Lapalissiano che preferisca tenersi il porcellum piuttosto che una riforma della legge elettorale che favorisca il Pd o (peggio) certi nomi della nomenclatura (soprattutto ex An) che tifano per le preferenze. E poi c’è quel diktat al governo: election day o stacchiamo la spina. Sono queste le due condizioni che Silvio Berlusconi intende imporre alla dirigenza del Pdl. E chi non ci sta? Si accomodi, quella è la porta. Il Cavaliere, dunque, fa slittare al 12 dicembre la sua prevista partecipazione di domani alla presentazione del libro di Bruno Vespa. Ma sarà comunque a Roma, per presiedere un vertice con lo stato maggiore (seppure in versione ristretta) del partito. Non si tratta di quell’Ufficio di presidenza annunciato in una nota dal segretario Angelino Alfano per risolvere l’annosa questione delle primarie, ancora ufficialmente convocate per il 16 dicembre.

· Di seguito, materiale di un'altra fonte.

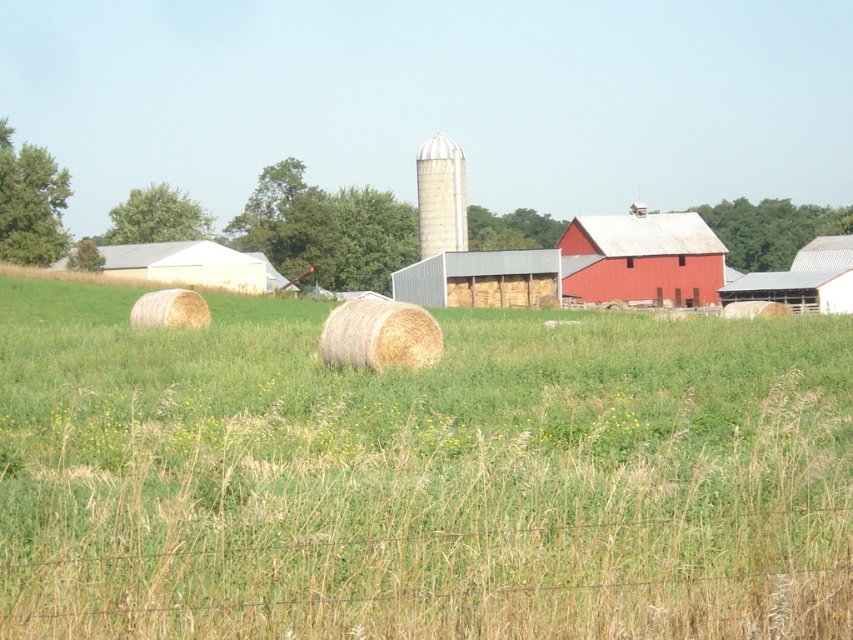 Does white matte barn at left have a greater height compared to beige straw bale at center?

Indeed, white matte barn at left has a greater height compared to beige straw bale at center.

Does point (270, 289) lie behind point (169, 312)?

That is True.

Does point (112, 262) lie behind point (158, 291)?

Yes, it is behind point (158, 291).

Image resolution: width=853 pixels, height=640 pixels. I want to click on white matte barn at left, so click(187, 264).

Which of these two, green grassy at center or metallic gray barn at center, stands shorter?

With less height is green grassy at center.

You are a GUI agent. You are given a task and a screenshot of the screen. Output one action in this format:
    pyautogui.click(x=<x>, y=<y>)
    Task: Click on the green grassy at center
    
    Given the screenshot: What is the action you would take?
    pyautogui.click(x=421, y=476)

Who is more distant from viewer, (440, 228) or (135, 316)?

Positioned behind is point (440, 228).

Describe the element at coordinates (440, 196) in the screenshot. The image size is (853, 640). I see `white textured silo at center` at that location.

Locate an element on the screen. white textured silo at center is located at coordinates (440, 196).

D’altra parte quella riunione Silvio Berlusconi ha cercato di ‘boicottarla’ da subito, né – almeno inizialmente – aveva alcun voglia di fare capolino domani nella Capitale a sottoporsi a uno di quelli che considera fastidiosi riti di partito. Ma alla fine, viene spiegato, avrebbe prevalso la necessità di far emergere la sua linea dura e, se necessario, anche arrivare a una conta interna, viste le insistenti voci di ‘fronde’ soprattutto al Senato chiamato a votare (forse) la legge elettorale. Ieri a conclusione di un vertice a via dell’Umiltà, infatti, è stata partorita una proposta, che prevede un premietto fisso di 50 deputati al primo partito, di fatto indigeribile per il Pd.
Il vertice convocato per domani a palazzo Grazioli – spiegano dalle parti del Cavaliere – sarebbe di fatto ‘propedeutico’ a due scadenze dei prossimi giorni: l’approdo in Aula della riforma del sistema di voto e la riunione del Consiglio dei ministri di giovedì che potrebbe (ma anche no) esprimersi sulla questione dell’election day. L’incontro, dunque, servirebbe al Cavaliere a rendere chiaro all’esterno che ormai lui è sulla linea tranchant.
Quanto al partito, la logica è più o meno questa: chi mi ama mi segua. Con la speranza, neanche troppo recondita, di liberarsi di quelli che considera dei ‘pesi morti’, ‘facce vecchie’ e ‘voltagabbana’. Che questa ‘operazione’ gli riesca non è però scontato. Perché non è, appunto, affatto scontata la voglia degli ex An di farsi un loro partito, né dei ciellini di trovare comoda collocazione nelle liste pro-montiane.
L’ex premier continua a dirsi pronto a un ritorno in campo ma non è detto che domani pronunci una parola definitiva sulla sua intenzione di creare una lista personale. Perchè prima di sciogliere il nodo dei nodi vorrebbe attendere, per l’appunto, che siano chiari due punti nient’affatto trascurabili: come e quando si vota. In questo momento i pochi che hanno davvero avuto accesso al dossier spiegano che, aspettando gli eventi, resta momentaneamente in stand by il lancio di Forza Italia 2.0. Di certo, per il Pdl – a prescindere dalle beghe interne – incombe la questione finanziaria. Le casse del partito ‘piangono’, il deficit è di circa 60 milioni di euro. Al punto che oggi a via dell’Umiltà si è discusso della probabile chiusura delle sedi di Milano, Torino e Roma.